Greedy prefetching exploits the fact that when $k > 1$, only one
of these $k$ pointers can be immediately followed by control flow
as the next node in the traversal. Hence the remaining $k - 1$
pointers serve as natural jump-pointers, and can be prefetched
immediately upon first visiting a node. Although none of these
jump-pointers may actually point to $n_{i+d}$ , hopefully each of them
points to $n_{i+d^{\prime}}$ , for some $d^{\prime} > 0$. If $d^{\prime} < d$, then the latency may
be partially hidden; if > d, then we expect the latency to be
fully hidden, provided that the node is not displaced from the
cache before it is referenced (which may occur if $d^{\prime} >> d$).
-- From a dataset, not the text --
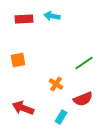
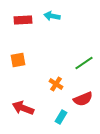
red rectangle: moved 1 px left, 1 px down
To illustrate how greedy prefetching works, consider the preorder
traversal of a binary tree (i.e. $k = 2$), where Figure \ref{fig:p249}(a)
shows the code with greedy prefetching added. Assuming that
the computation in \texttt{process()} takes half as long as the cache
miss latency, we would want to prefetch two nodes ahead (i.e.
$d = 2$) to fully hide the latency. Figure \ref{fig:p249}(b) shows the caching
behavior of each node. We obviously suffer a full cache miss at
the root node (node 1), since there was no opportunity to fetch
it ahead of time. However, we would only suffer half of the miss
penalty ($\frac{L}{2}$) when we visit node 2, and no miss penalty when
we eventually visit node 3 (since the time to visit the subtree
rooted at node 2 is greater than $L$). In this example, the latency
is fully hidden for roughly half of the nodes, and reduced by
50\% for the other half (minus the root node). If we generalize
this example to a k-ary tree, we would expect the fraction of
nodes where latency is fully hidden to be roughly $\frac{k-1}{k}$(assuming
that prefetched nodes are generally not displaced from the cache
before they are referenced). Hence a larger value of $k$ is likely
to improve the performance of greedy prefetching, since more
natural jump-pointers are available.
\begin{figure}[H]
\centering
\includegraphics[width=0.6\textwidth]{p249.png}
\caption{Illustration of greedy prefetching. }
\label{fig:p249}
\end{figure}
Greedy prefetching offers the following advantages:
(i) it has
low runtime overhead, since no additional storage or computation is needed to construct the natural jump-pointers;
(ii) it is
applicable to a wide variety of RDSs, regardless of how they are
accessed or whether their structure is modified frequently; and
(iii) it is relatively straightforward to implement in a compiler. The main disadvantage of greedy prefetching is that it does not offer precise control over the prefetching
distance, which is the motivation for our next algorithm.